### What the exercise asks
Find all the lines in the entries below that hold the word "aluminizado" and copy them.

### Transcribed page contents
▼
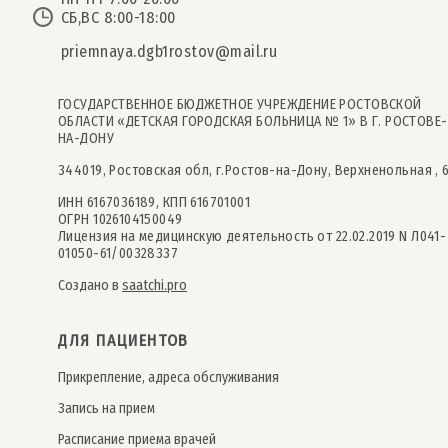
СБ,ВС 8:00-18:00
priemnaya.dgb1rostov@mail.ru
ГОСУДАРСТВЕННОЕ БЮДЖЕТНОЕ УЧРЕЖДЕНИЕ РОСТОВСКОЙ
ОБЛАСТИ «ДЕТСКАЯ ГОРОДСКАЯ БОЛЬНИЦА № 1» В Г. РОСТОВЕ-
НА-ДОНУ
344019, Ростовская обл, г.Ростов-на-Дону, Верхненольная , 
ИНН 6167036189, КПП 616701001
ОГРН 1026104150049
Лицензия на медицинскую деятельность от 22.02.2019 N Л041-
01050-61/00328337
Создано в
saatchi.pro
ДЛЯ ПАЦИЕНТОВ
Прикрепление, адреса обслуживания
Запись на прием
Расписание приема врачей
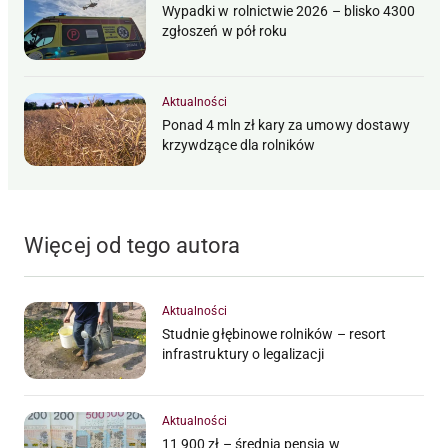
Wypadki w rolnictwie 2026 – blisko 4300
zgłoszeń w pół roku
Aktualności
Ponad 4 mln zł kary za umowy dostawy
krzywdzące dla rolników
Więcej od tego autora
Aktualności
Studnie głębinowe rolników – resort
infrastruktury o legalizacji
Aktualności
11 900 zł – średnia pensja w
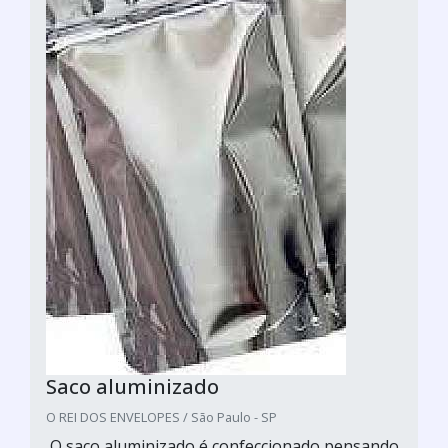
Saco aluminizado
O REI DOS ENVELOPES / São Paulo - SP
O saco aluminizado é confeccionado pensando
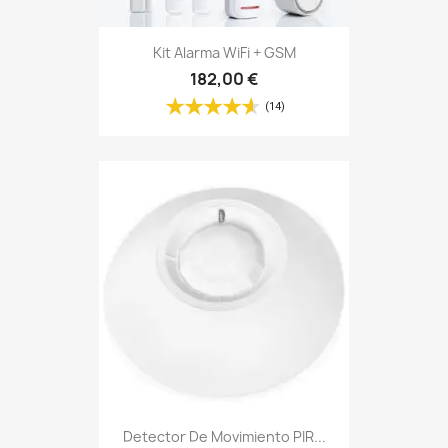
Kit Alarma WiFi + GSM
182,00 €
(14)
Detector De Movimiento PIR...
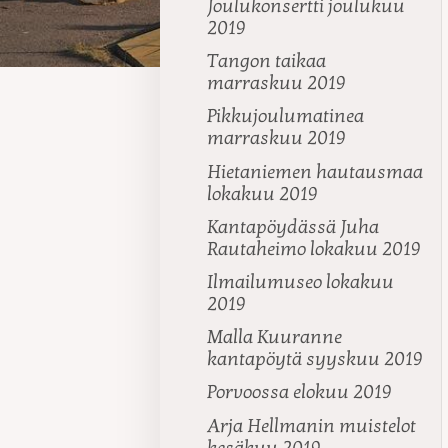
Joulukonsertti joulukuu
2019
Tangon taikaa
marraskuu 2019
Pikkujoulumatinea
marraskuu 2019
Hietaniemen hautausmaa
lokakuu 2019
Kantapöydässä Juha
Rautaheimo lokakuu 2019
Ilmailumuseo lokakuu
2019
Malla Kuuranne
kantapöytä syyskuu 2019
Porvoossa elokuu 2019
Arja Hellmanin muistelot
kesäkuu 2019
▲
### Answer to this exercise
Saco aluminizado
O saco aluminizado é confeccionado pensando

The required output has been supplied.